- TASK BRIEF
Identify and pull out each line of the entries in which "посуду" occurs.

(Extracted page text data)
##############################
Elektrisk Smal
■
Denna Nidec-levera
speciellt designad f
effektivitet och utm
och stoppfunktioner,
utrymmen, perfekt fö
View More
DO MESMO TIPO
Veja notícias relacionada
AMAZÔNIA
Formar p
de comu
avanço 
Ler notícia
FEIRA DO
##############################
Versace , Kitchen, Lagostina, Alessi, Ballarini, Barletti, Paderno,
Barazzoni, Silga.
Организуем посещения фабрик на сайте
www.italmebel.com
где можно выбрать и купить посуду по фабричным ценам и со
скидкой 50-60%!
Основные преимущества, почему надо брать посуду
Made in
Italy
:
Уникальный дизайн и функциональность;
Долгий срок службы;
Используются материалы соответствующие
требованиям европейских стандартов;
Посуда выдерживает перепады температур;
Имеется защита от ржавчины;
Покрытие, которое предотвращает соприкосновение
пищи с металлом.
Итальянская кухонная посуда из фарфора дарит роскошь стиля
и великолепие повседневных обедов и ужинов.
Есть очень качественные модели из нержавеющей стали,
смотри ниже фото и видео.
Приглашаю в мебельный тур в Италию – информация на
##############################
- REPLY TO THE TASK
где можно выбрать и купить посуду по фабричным ценам и со
Основные преимущества, почему надо брать посуду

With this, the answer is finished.